FabrikFabrik
FabrikTime Machine

Capturing snapshots

How to take a snapshot — manually from the results panel, automatically via a scheduled task, or programmatically — and what happens when a capture is rejected.

A snapshot is a frozen copy of a query's output at a specific moment. This page walks through the three ways to create one, how deduplication decides whether it actually gets stored, and what to do when Fabrik refuses.

The three capture paths

PathWhen it firesTypical use
ManualUser clicks Save Snapshot on the query results panelBefore/after pairs around a change window
ScheduledA scheduled task executes a saved query and captures the resultDaily drift detection, compliance timelines
Ad-hocAn unsaved query's result is explicitly capturedExploration, debugging one-off issues

All three land in the same QueryExecutionSnapshot table and go through the same capture pipeline — the only difference is how the trigger happens.

Manual capture

Open a saved query, hit Run, and when results come back you'll see a Save Snapshot button in the results toolbar (next to Export and Copy JSON).

Clicking it:

  1. Sends the raw result to the backend.
  2. Backend hashes it, checks for duplicates, enforces size limits.
  3. If everything passes, a snapshot is written and the button shows a confirmation.

Annotation dialog. After save, you can attach a note and a label to the snapshot — "Pre-migration baseline," "After BGP change," "CR-4821 before". These stay with the snapshot forever and show up in the snapshot list, making it easy to find the one that mattered.

Manual captures are the right tool when:

  • You're about to make a change and want a known-good baseline.
  • Something looks wrong and you want to freeze the current state before digging in.
  • A one-off audit needs a specific point-in-time record.

Scheduled capture

This is the heavy-lifting path for drift detection. A scheduled task runs a saved query on a cadence (hourly, daily, weekly, etc.) and can capture the result on every fire.

Enable on a task → open the task, toggle Capture snapshots on the task form. Every subsequent execution adds a snapshot for each APIC connection configured on the task.

Typical setups:

  • Daily fault count, 06:00 server time, all APICs → 365 snapshots/year, dedup collapses streaks of stable state to one row.
  • Hourly endpoint inventory, single APIC → 24 snapshots/day; drift on the endpoint table shows as has_changes=true.
  • Weekly full tenant dump, Sunday 02:00 → slow-moving compliance record.

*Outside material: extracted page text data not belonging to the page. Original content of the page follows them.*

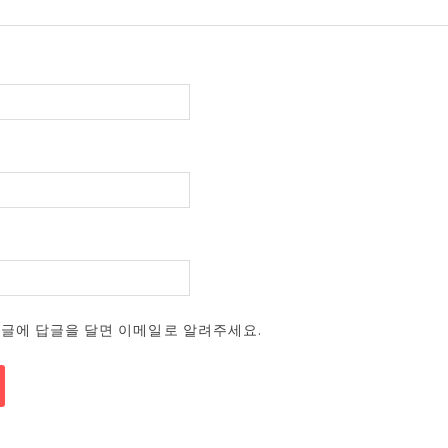
댓글에 답글을 달면 이메일로 알려주세요.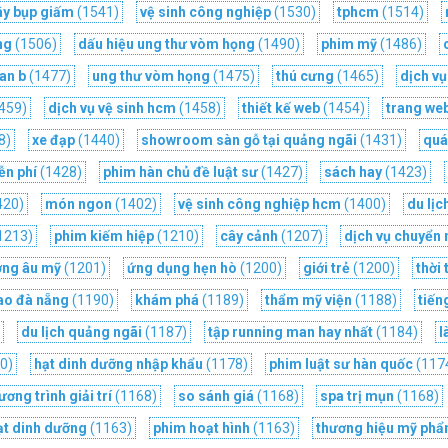
ây bụp giấm
(1541)
vệ sinh công nghiệp
(1530)
tphcm
(1514)
ng
(1506)
dấu hiệu ung thư vòm họng
(1490)
phim mỹ
(1486)
an b
(1477)
ung thư vòm họng
(1475)
thú cưng
(1465)
dịch vụ
459)
dịch vụ vệ sinh hcm
(1458)
thiết kế web
(1454)
trang web
8)
xe đạp
(1440)
showroom sàn gỗ tại quảng ngãi
(1431)
quá
ễn phí
(1428)
phim hàn chủ đề luật sư
(1427)
sách hay
(1423)
420)
món ngon
(1402)
vệ sinh công nghiệp hcm
(1400)
du lịc
1213)
phim kiếm hiệp
(1210)
cây cảnh
(1207)
dịch vụ chuyển
ờng âu mỹ
(1201)
ứng dụng hẹn hò
(1200)
giới trẻ
(1200)
thời 
hao đà nẵng
(1190)
khám phá
(1189)
thẩm mỹ viện
(1188)
tiến
)
du lịch quảng ngãi
(1187)
tập running man hay nhất
(1184)
l
0)
hạt dinh dưỡng nhập khẩu
(1178)
phim luật sư hàn quốc
(117
ương trình giải trí
(1168)
so sánh giá
(1168)
spa trị mụn
(1168)
hạt dinh dưỡng
(1163)
phim hoạt hình
(1163)
thương hiệu mỹ ph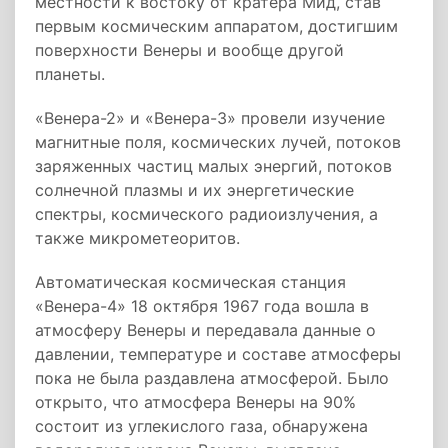
местности к востоку от кратера Мид, став
первым космическим аппаратом, достигшим
поверхности Венеры и вообще другой
планеты.
«Венера-2» и «Венера-3» провели изучение
магнитные поля, космических лучей, потоков
заряженных частиц малых энергий, потоков
солнечной плазмы и их энергетические
спектры, космического радиоизлучения, а
также микрометеоритов.
Автоматическая космическая станция
«Венера-4» 18 октября 1967 года вошла в
атмосферу Венеры и передавала данные о
давлении, температуре и составе атмосферы
пока не была раздавлена атмосферой. Было
открыто, что атмосфера Венеры на 90%
состоит из углекислого газа, обнаружена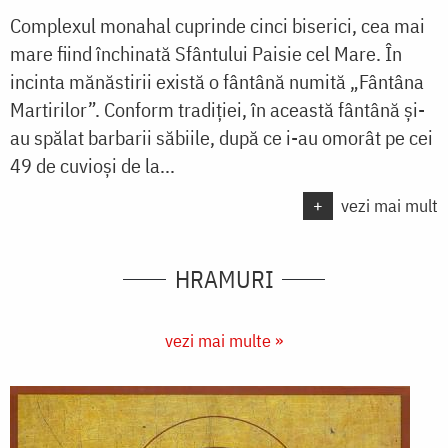
Complexul monahal cuprinde cinci biserici, cea mai
mare fiind închinată Sfântului Paisie cel Mare. În
incinta mănăstirii există o fântână numită „Fântâna
Martirilor”. Conform tradiției, în această fântână și-
au spălat barbarii săbiile, după ce i-au omorât pe cei
49 de cuvioși de la...
+
vezi mai mult
HRAMURI
vezi mai multe »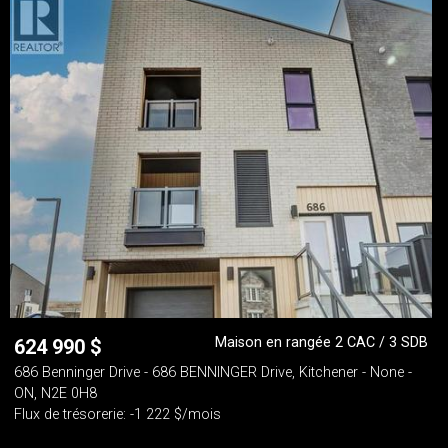
Maison en rangée 2 CAC / 3 SDB
624 990
$
686 Benninger Drive - 686 BENNINGER Drive, Kitchener - None -
ON, N2E 0H8
Flux de trésorerie: -1 222 $/mois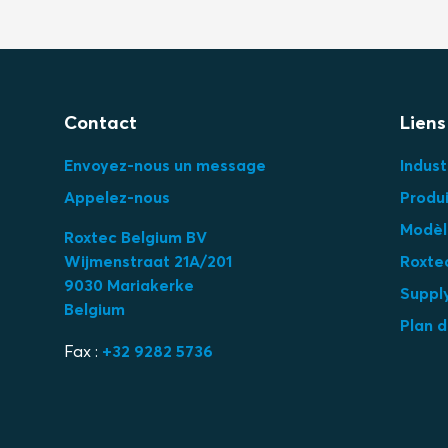
Contact
Liens
Envoyez-nous un message
Indust
Appelez-nous
Produi
Modèl
Roxtec Belgium BV
Wijmenstraat 21A/201
Roxte
9030 Mariakerke
Suppl
Belgium
Plan d
Fax :
+32 9282 5736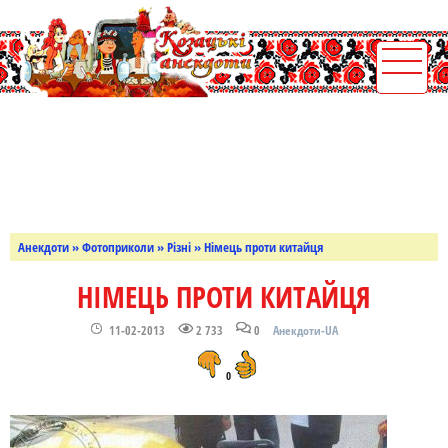
Анекдоти
»
Фотоприколи
»
Різні
» Німець проти китайця
НІМЕЦЬ ПРОТИ КИТАЙЦЯ
11-02-2013
2 733
0
Анекдоти-UA
0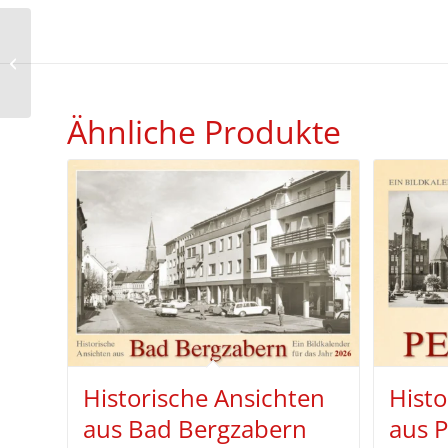
Historische Ansichten
aus Coswig (Sachsen)
2026
Ähnliche Produkte
Historische Ansichten
Histo
aus Bad Bergzabern
aus P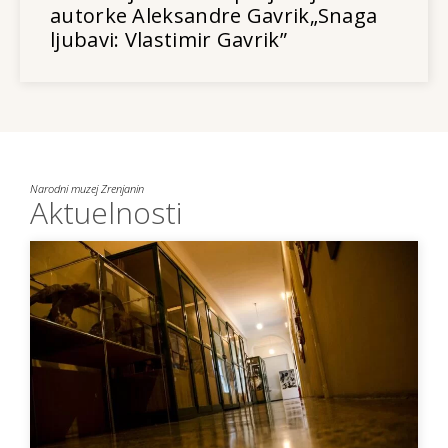
autorke Aleksandre Gavrik„Snaga
ljubavi: Vlastimir Gavrik”
Narodni muzej Zrenjanin
Aktuelnosti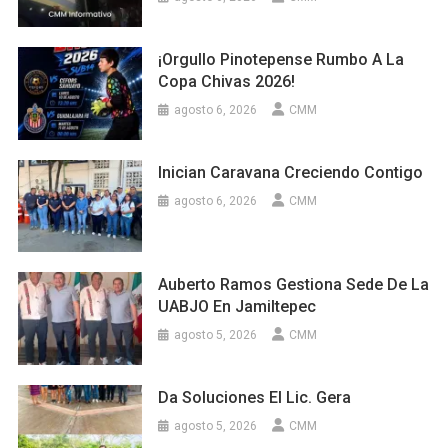
¡Orgullo Pinotepense Rumbo A La
Copa Chivas 2026!
agosto 6, 2026
CMM
Inician Caravana Creciendo Contigo
agosto 6, 2026
CMM
Auberto Ramos Gestiona Sede De La
UABJO En Jamiltepec
agosto 5, 2026
CMM
Da Soluciones El Lic. Gera
agosto 5, 2026
CMM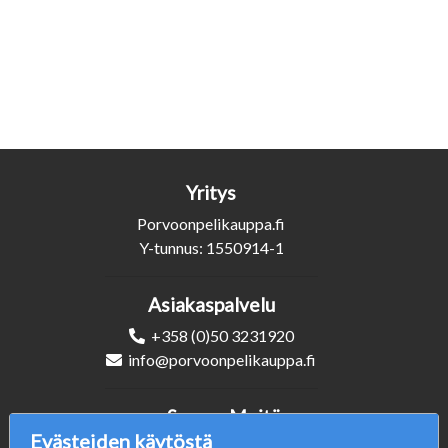
Yritys
Porvoonpelikauppa.fi
Y-tunnus: 1550914-1
Asiakaspalvelu
+358 (0)50 3231920
info@porvoonpelikauppa.fi
Seuraa Meitä
Evästeiden käytöstä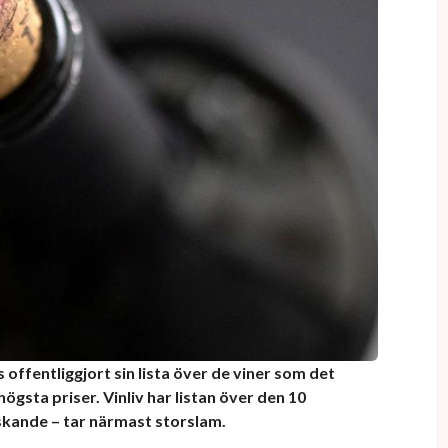
 offentliggjort sin lista över de viner som det
ögsta priser. Vinliv har listan över den 10
skande – tar närmast storslam.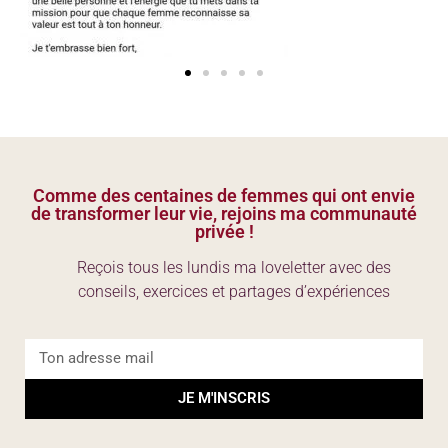
Comme des centaines de femmes qui ont envie
de transformer leur vie, rejoins ma communauté
privée !
Reçois tous les lundis ma loveletter avec des
conseils, exercices et partages d’expériences
JE M'INSCRIS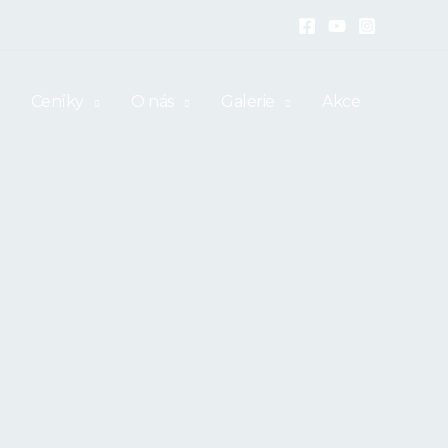
Ceníky
O nás
Galerie
Akce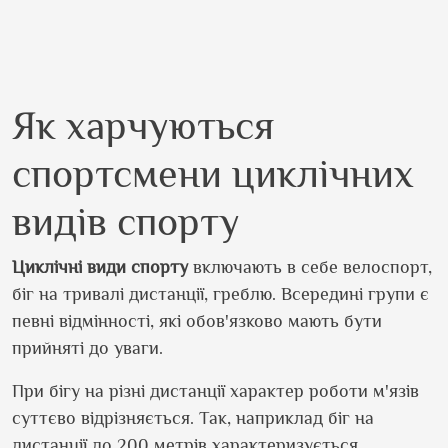
Як харчуються
спортсмени циклічних
видів спорту
Циклічні види спорту
включають в себе велоспорт,
біг на тривалі дистанції, греблю. Всередині групи є
певні відмінності, які обов
'
язково ма
ють бути
прийняті до уваги.
При бігу на різні дистанції характер роботи м
'
язів
суттєво відрізняється. Так, наприклад біг на
дистанції до 200 метрів характеризується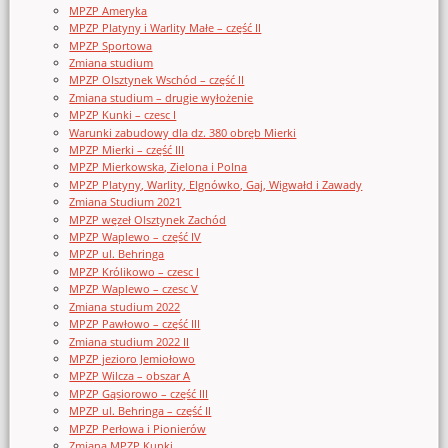
MPZP Ameryka
MPZP Platyny i Warlity Małe – część II
MPZP Sportowa
Zmiana studium
MPZP Olsztynek Wschód – część II
Zmiana studium – drugie wyłożenie
MPZP Kunki – czesc I
Warunki zabudowy dla dz. 380 obręb Mierki
MPZP Mierki – część III
MPZP Mierkowska, Zielona i Polna
MPZP Platyny, Warlity, Elgnówko, Gaj, Wigwałd i Zawady
Zmiana Studium 2021
MPZP węzeł Olsztynek Zachód
MPZP Waplewo – część IV
MPZP ul. Behringa
MPZP Królikowo – czesc I
MPZP Waplewo – czesc V
Zmiana studium 2022
MPZP Pawłowo – część III
Zmiana studium 2022 II
MPZP jezioro Jemiołowo
MPZP Wilcza – obszar A
MPZP Gąsiorowo – część III
MPZP ul. Behringa – część II
MPZP Perłowa i Pionierów
Zmiana MPZP Kunki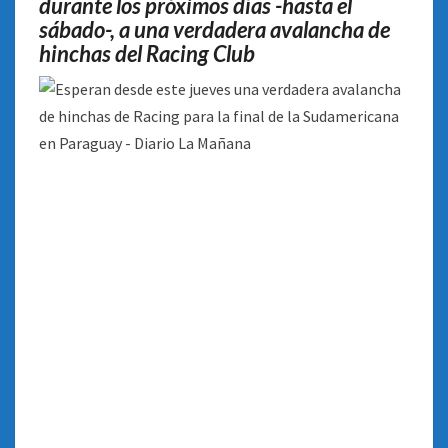
durante los próximos días -hasta el
PARAGUAY
sábado-, a una verdadera avalancha de
hinchas del Racing Club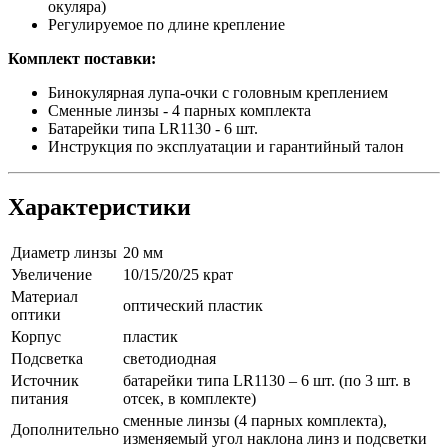
окуляра)
Регулируемое по длине крепление
Комплект поставки:
Бинокулярная лупа-очки с головным креплением
Сменные линзы - 4 парных комплекта
Батарейки типа LR1130 - 6 шт.
Инструкция по эксплуатации и гарантийный талон
Характеристики
Диаметр линзы
20 мм
Увеличение
10/15/20/25 крат
Материал
оптический пластик
оптики
Корпус
пластик
Подсветка
светодиодная
Источник
батарейки типа LR1130 – 6 шт. (по 3 шт. в
питания
отсек, в комплекте)
сменные линзы (4 парных комплекта),
Дополнительно
изменяемый угол наклона линз и подсветки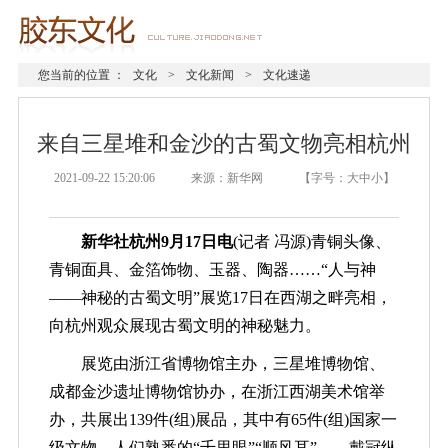
您当前的位置 ：
文化
>
文化新闻
>
文化速递
来自三星堆和金沙的古蜀文物亮相杭州
2021-09-22 15:20:06 来源：新华网 【字号：
大
中
小
】
新华社杭州9月17日电
(记者 冯源)青铜头像、
青铜面具、金箔饰物、玉器、陶器……“人与神
——神秘的古蜀文明”展览17日在西湖之畔亮相，
向杭州观众展现古蜀文明的神秘魅力。
展览由浙江省博物馆主办，三星堆博物馆、
成都金沙遗址博物馆协办，在浙江西湖美术馆举
办，共展出139件(组)展品，其中有65件(组)国家一
级文物。人们熟悉的“千里眼”“顺风耳”——戴冠纵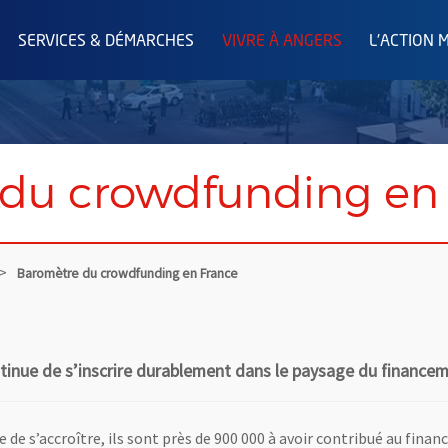
SERVICES & DÉMARCHES
VIVRE À ANGERS
L'ACTION 
du crowdfunding en
Baromètre du crowdfunding en France
ntinue de s’inscrire durablement dans le paysage du finance
de s’accroître, ils sont près de 900 000 à avoir contribué au fin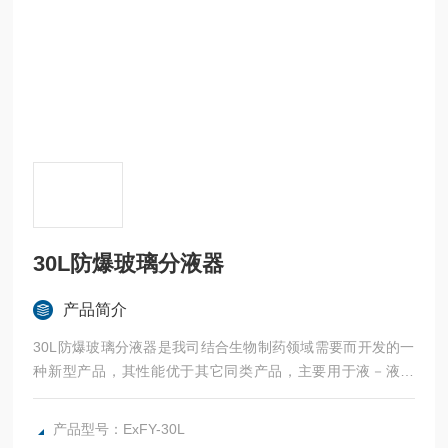
30L防爆玻璃分液器
产品简介
30L防爆玻璃分液器是我司结合生物制药领域需要而开发的一
种新型产品，其性能优于其它同类产品，主要用于液－液萃
取，也可以用于常温反应。
产品型号：ExFY-30L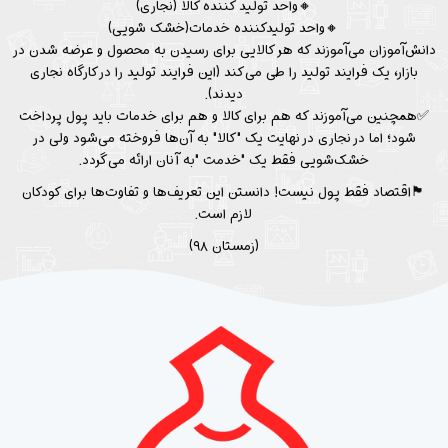
🔸واحد تولید کننده کالا (نجاری)
🔸واحد تولیدکننده خدمات(خشک شویی)
دانش‌آموزان می‌آموزند که هر کالایی برای رسیدن به محصول و عرضه شدن در
بازار، یک فرایند تولید را طی می‌کند (این فرایند تولید را در کارگاه نجاری
دیدند).
✅همچنین می‌آموزند که هم برای کالا و هم برای خدمات باید پول پرداخت
شود؛ اما در نجاری در نهایت یک "کالا" به آن‌ها فروخته می‌شود ولی در
خشک‌شویی فقط یک "خدمت "به آنان ارائه می‌گردد.
🏴اقتصاد فقط پول نیست! دانستن این تعریف‌ها و تفاوت‌ها برای کودکان
لازم است.
(زمستان ۹۸)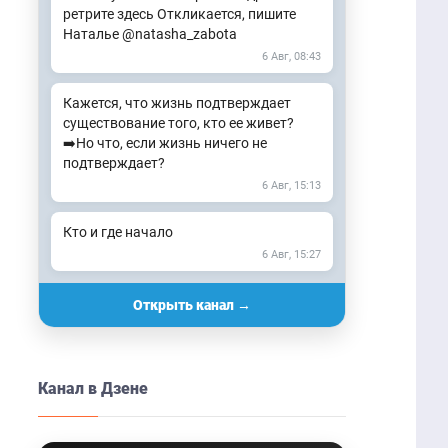
ретрите здесь Откликается, пишите
Наталье @natasha_zabota
6 Авг, 08:43
Кажется, что жизнь подтверждает
существование того, кто ее живет?
➡️Но что, если жизнь ничего не
подтверждает?
6 Авг, 15:13
Кто и где начало
6 Авг, 15:27
Открыть канал →
Канал в Дзене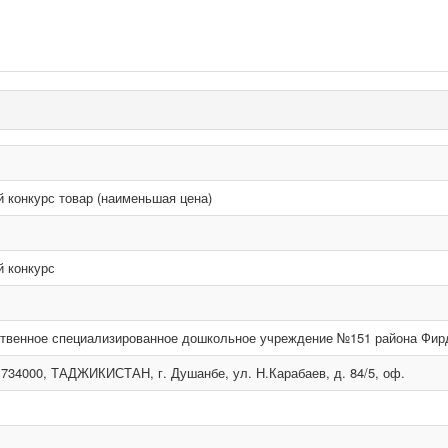
 конкурс товар (наименьшая цена)
 конкурс
твенное специализированное дошкольное учреждение №151 района Фир
 734000, ТАДЖИКИСТАН, г. Душанбе, ул. Н.Карабаев, д. 84/5, оф.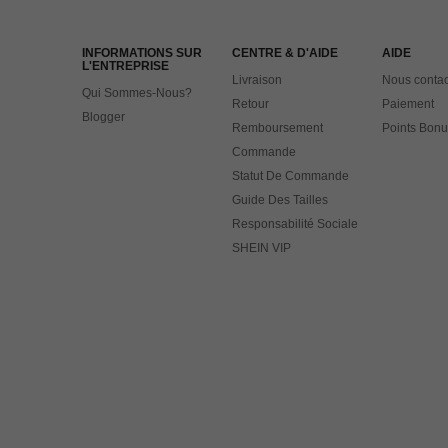
INFORMATIONS SUR
CENTRE & D'AIDE
AIDE
L'ENTREPRISE
Livraison
Nous contac
Qui Sommes-Nous?
Retour
Paiement
Blogger
Remboursement
Points Bonu
Commande
Statut De Commande
Guide Des Tailles
Responsabilité Sociale
SHEIN VIP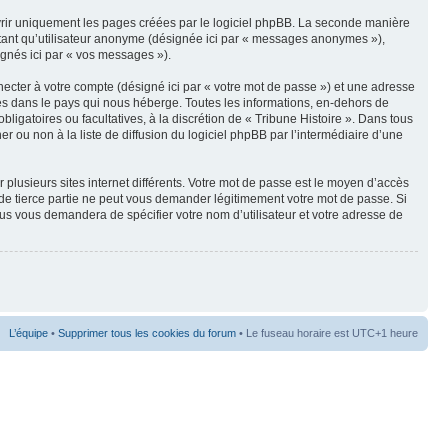
vrir uniquement les pages créées par le logiciel phpBB. La seconde manière
 tant qu’utilisateur anonyme (désignée ici par « messages anonymes »),
signés ici par « vos messages »).
ecter à votre compte (désigné ici par « votre mot de passe ») et une adresse
les dans le pays qui nous héberge. Toutes les informations, en-dehors de
bligatoires ou facultatives, à la discrétion de « Tribune Histoire ». Dans tous
 ou non à la liste de diffusion du logiciel phpBB par l’intermédiaire d’une
 plusieurs sites internet différents. Votre mot de passe est le moyen d’accès
 de tierce partie ne peut vous demander légitimement votre mot de passe. Si
sus vous demandera de spécifier votre nom d’utilisateur et votre adresse de
L’équipe
•
Supprimer tous les cookies du forum
• Le fuseau horaire est UTC+1 heure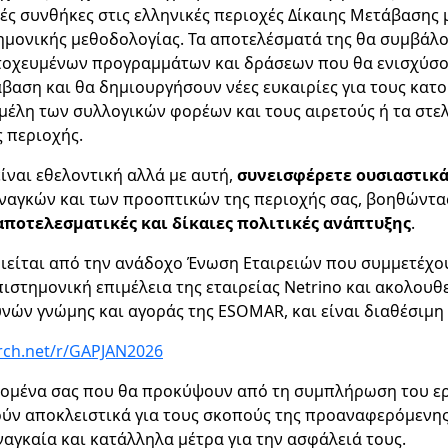
ές συνθήκες στις ελληνικές περιοχές Δίκαιης Μετάβασης 
ημονικής μεθοδολογίας. Τα αποτελέσματά της θα συμβάλ
τοχευμένων προγραμμάτων και δράσεων που θα ενισχύσο
αση και θα δημιουργήσουν νέες ευκαιρίες για τους κατο
 μέλη των συλλογικών φορέων και τους αιρετούς ή τα στε
 περιοχής.
ίναι εθελοντική αλλά με αυτή,
συνεισφέρετε ουσιαστικ
ναγκών και των προοπτικών της περιοχής σας, βοηθώντα
αποτελεσματικές και δίκαιες πολιτικές ανάπτυξης
.
ιείται από την ανάδοχο Ένωση Εταιρειών που συμμετέχο
επιστημονική επιμέλεια της εταιρείας Netrino και ακολουθ
υνών γνώμης και αγοράς της
ESOMAR
, και είναι διαθέσιμ
rch.net/r/GAPJAN2026
ομένα σας που θα προκύψουν από τη συμπλήρωση του ε
ύν αποκλειστικά για τους σκοπούς της προαναφερόμενης
αγκαία και κατάλληλα μέτρα για την ασφάλειά τους.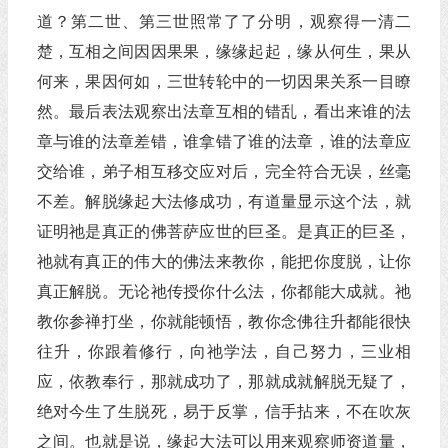
道？第二世、第三世照常了了分明，观察得一清二
楚，互相之间因因果果，缘缘起起，缘从何生，果从
何来，果因何如，三世转轮中的一切因果关系一目瞭
然。最后表法观察出法章互相的错乱，看出来谁的法
章与谁的法章差错，谁拿错了谁的法章，谁的法章应
交给谁，弟子相互移交应对后，完全符合无误，丝毫
不差。解脱缘起大法修成功，有道量显示这个法，就
证明祂是真正的佛菩萨应世的巨圣。是真正的巨圣，
祂就有真正的伟大的佛法来教你，能把你度脱，让你
真正解脱。无论祂传授你什么法，你都能大成就。祂
教你参禅打坐，你就能顿悟，教你念佛往升都能很快
往升，你跟着修行，向祂学法，自己努力，三业相
应，依教奉行，那就成功了，那就成就解脱无疑了，
绝对今生了生脱死，易于反掌，信手拈来，不在吹灰
之间。也就是说，缘起大法可以用来观察师资道量，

Each scheduled capture records execution_type='scheduled' plus the scheduled_task_id and scheduled_task_execution_id. These fields make it trivial to trace "this snapshot came from that task run."

Scheduled captures are fire-and-forget. If the snapshot fails (size limit, APIC error response, storage exhaustion), the scheduled task itself still reports success — the capture is a side effect, not a prerequisite. Check the snapshot logs separately.

Ad-hoc capture (unsaved queries)

An unsaved query — something you built on the canvas but haven't hit Save on — can still be snapshotted. The snapshot stores the query_structure (the full flow JSON) so the query is reconstructable later.

What's different:

  • saved_query_id is null.
  • class_name carries the ACI class as the fallback identity.
  • The snapshot does not appear in the main Time Machine query list (no stable identity to group under).
  • It's still findable via direct link, snapshot detail views, and the admin interface.

Ad-hoc captures are more of a safety net than a primary workflow. If you care about the snapshot long-term, save the query first — it's cheaper to carry a saved query than to track down rogue ad-hoc snapshots months later.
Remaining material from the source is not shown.